Mr Arowolo: The funny part is that neither of us found what we lost that day, but we found something much better.
- What was the moment you knew “this is the one”?
Mr Arowolo: A few months after we started dating, I noticed how she treated people who could do nothing for her. Whether it was security guards, cleaners, or street vendors, she treated everyone with respect. That spoke volumes about her character.
Mrs Arowolo: For me, it was the way he handled disappointment. Life wasn’t going exactly how he planned at the time, but he remained positive and hardworking. That resilience attracted me.
- How many years have you been together?
Mr Arowolo: We have known each other for 8 years.
Mrs Arowolo: We have been married for 6 beautiful years.
- What has been your secret to keeping the spark alive all these years, especially after the arrival of kids?
Mr Arowolo: We celebrate small victories. It could be paying off a bill, achieving a goal, or simply surviving a stressful week. We don’t wait for big occasions to be happy together.
Mrs Arowolo: We also refuse to stop dating each other. Marriage didn’t end the effort; if anything, it made it more important.
- How do you both make each other feel special, even in small ways? What fun habits have stayed with you throughout your marriage?
Mr Arowolo: Every month, I leave a short handwritten note somewhere she will unexpectedly find it.
Mrs Arowolo: I save funny videos during the day just to make him laugh when he gets home. One habit we’ve kept is giving each other a full rundown of our day, no matter how ordinary it was.
- How do you handle disagreements or tough moments now, compared to your early years?
Mr Arowolo: In the beginning, we focused too much on explaining ourselves.
Mrs Arowolo: Now we focus more on understanding each other.
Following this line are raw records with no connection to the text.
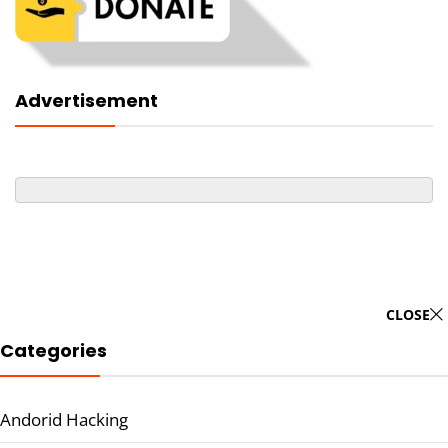
Advertisement
CLOSE
Categories
Andorid Hacking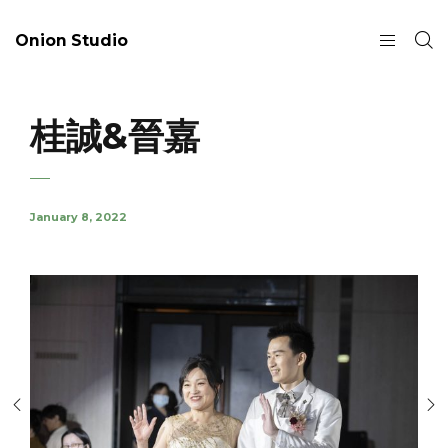
Onion Studio
桂誠&晉嘉
January 8, 2022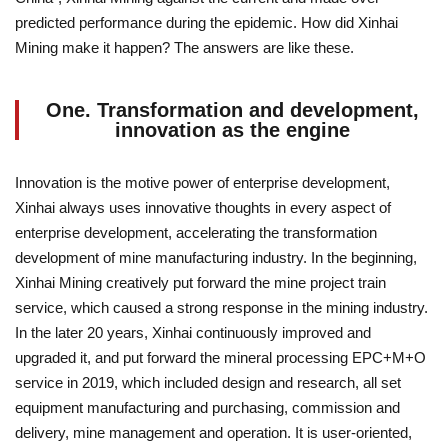
predicted performance during the epidemic. How did Xinhai
Mining make it happen? The answers are like these.
One. Transformation and development,
innovation as the engine
Innovation is the motive power of enterprise development,
Xinhai always uses innovative thoughts in every aspect of
enterprise development, accelerating the transformation
development of mine manufacturing industry. In the beginning,
Xinhai Mining creatively put forward the mine project train
service, which caused a strong response in the mining industry.
In the later 20 years, Xinhai continuously improved and
upgraded it, and put forward the mineral processing EPC+M+O
service in 2019, which included design and research, all set
equipment manufacturing and purchasing, commission and
delivery, mine management and operation. It is user-oriented,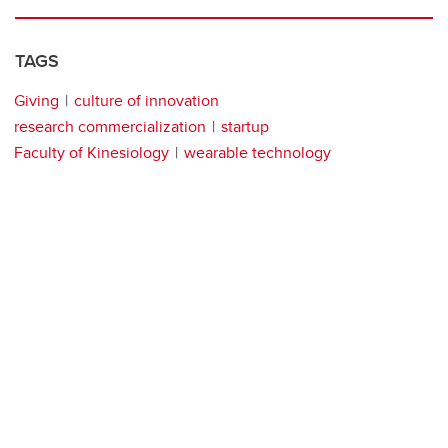
TAGS
Giving
culture of innovation
research commercialization
startup
Faculty of Kinesiology
wearable technology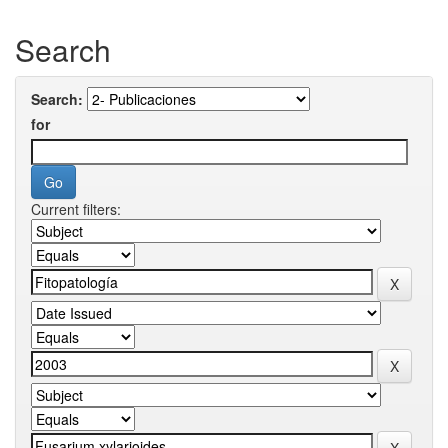
Search
Search:
for
Current filters:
It has made a huge difference.
- What’s one thing your partner still does that melts your heart?
Mr Arowolo: The way she gets genuinely excited about my achievements, even the small ones.
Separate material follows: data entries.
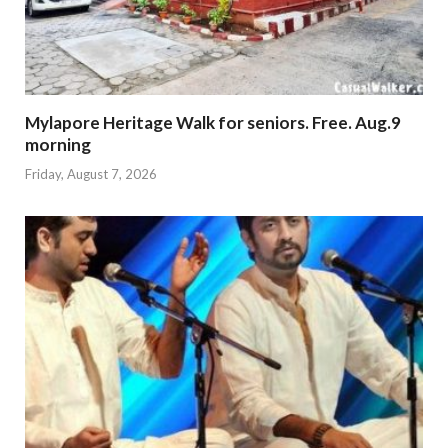
Mylapore Heritage Walk for seniors. Free. Aug.9
morning
Friday, August 7, 2026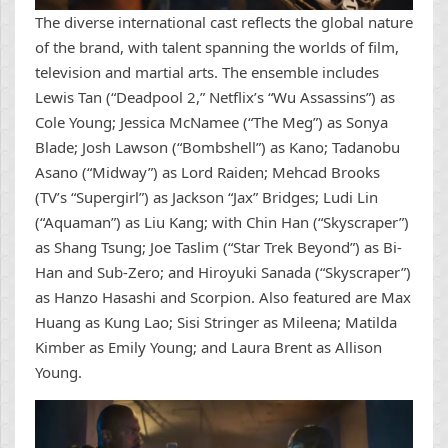
The diverse international cast reflects the global nature
of the brand, with talent spanning the worlds of film,
television and martial arts. The ensemble includes
Lewis Tan (“Deadpool 2,” Netflix’s “Wu Assassins”) as
Cole Young; Jessica McNamee (“The Meg”) as Sonya
Blade; Josh Lawson (“Bombshell”) as Kano; Tadanobu
Asano (“Midway”) as Lord Raiden; Mehcad Brooks
(TV’s “Supergirl”) as Jackson “Jax” Bridges; Ludi Lin
(“Aquaman”) as Liu Kang; with Chin Han (“Skyscraper”)
as Shang Tsung; Joe Taslim (“Star Trek Beyond”) as Bi-
Han and Sub-Zero; and Hiroyuki Sanada (“Skyscraper”)
as Hanzo Hasashi and Scorpion. Also featured are Max
Huang as Kung Lao; Sisi Stringer as Mileena; Matilda
Kimber as Emily Young; and Laura Brent as Allison
Young.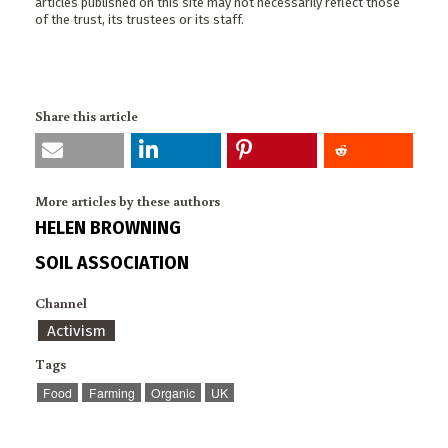
articles published on this site may not necessarily reflect those
of the trust, its trustees or its staff.
Share this article
More articles by these authors
HELEN BROWNING
SOIL ASSOCIATION
Channel
Activism
Tags
Food
Farming
Organic
UK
Mrs Arowolo: The way he notices when I’m tired without me saying a word.
- What was one of the biggest challenges you faced together, and how did you overcome it?
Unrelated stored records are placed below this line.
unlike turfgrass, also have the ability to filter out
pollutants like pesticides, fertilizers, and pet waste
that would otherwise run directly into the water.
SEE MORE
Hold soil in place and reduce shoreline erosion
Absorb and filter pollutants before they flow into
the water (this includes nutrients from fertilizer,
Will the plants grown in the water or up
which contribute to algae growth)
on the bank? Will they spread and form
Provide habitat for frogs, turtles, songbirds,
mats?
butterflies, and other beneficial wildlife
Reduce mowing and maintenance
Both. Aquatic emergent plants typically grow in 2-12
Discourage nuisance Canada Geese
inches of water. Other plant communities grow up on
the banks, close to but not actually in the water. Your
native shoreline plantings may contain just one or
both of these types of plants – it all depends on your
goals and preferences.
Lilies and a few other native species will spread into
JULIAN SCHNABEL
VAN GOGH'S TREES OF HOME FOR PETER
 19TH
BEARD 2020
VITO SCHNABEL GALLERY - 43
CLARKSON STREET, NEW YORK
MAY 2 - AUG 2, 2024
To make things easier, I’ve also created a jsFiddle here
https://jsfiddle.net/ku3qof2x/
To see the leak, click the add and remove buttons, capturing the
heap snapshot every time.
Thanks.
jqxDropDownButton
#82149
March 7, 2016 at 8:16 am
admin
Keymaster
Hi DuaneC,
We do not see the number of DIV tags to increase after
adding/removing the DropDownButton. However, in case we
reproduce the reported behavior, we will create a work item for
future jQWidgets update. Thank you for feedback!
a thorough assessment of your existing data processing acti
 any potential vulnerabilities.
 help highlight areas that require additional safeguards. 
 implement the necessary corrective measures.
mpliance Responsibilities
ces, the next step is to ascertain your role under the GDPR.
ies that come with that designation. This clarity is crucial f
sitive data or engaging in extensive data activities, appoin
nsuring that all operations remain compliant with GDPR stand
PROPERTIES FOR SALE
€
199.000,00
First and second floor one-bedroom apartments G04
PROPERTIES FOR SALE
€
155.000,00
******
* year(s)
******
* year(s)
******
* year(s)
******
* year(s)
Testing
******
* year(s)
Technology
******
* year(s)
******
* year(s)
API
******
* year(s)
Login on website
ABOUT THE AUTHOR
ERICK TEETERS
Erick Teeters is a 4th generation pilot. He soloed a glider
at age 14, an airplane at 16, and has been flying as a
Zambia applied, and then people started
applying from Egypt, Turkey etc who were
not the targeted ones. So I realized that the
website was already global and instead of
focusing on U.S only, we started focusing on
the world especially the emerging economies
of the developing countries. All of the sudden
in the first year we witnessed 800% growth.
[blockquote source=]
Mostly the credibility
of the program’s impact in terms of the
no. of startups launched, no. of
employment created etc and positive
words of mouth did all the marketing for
Mr Arowolo: Our first year of marriage came with many adjustments. We were learning how to combine different habits and expectations.
Mrs Arowolo: We overcame it by being honest with each other and giving ourselves room to grow.
- What advice would you give to younger couples hoping for a lasting marriage?
Mr Arowolo: Don’t marry the version of someone you hope they will become. Marry the person they are and grow together from there.
Mrs Arowolo: Don’t compare your relationship to what you see online. Build your own story.
- If you could sum up your marriage in one word or sentence, what would it be?
Mr Arowolo: Intentional.
Mrs Arowolo: Two imperfect people choosing each other every day.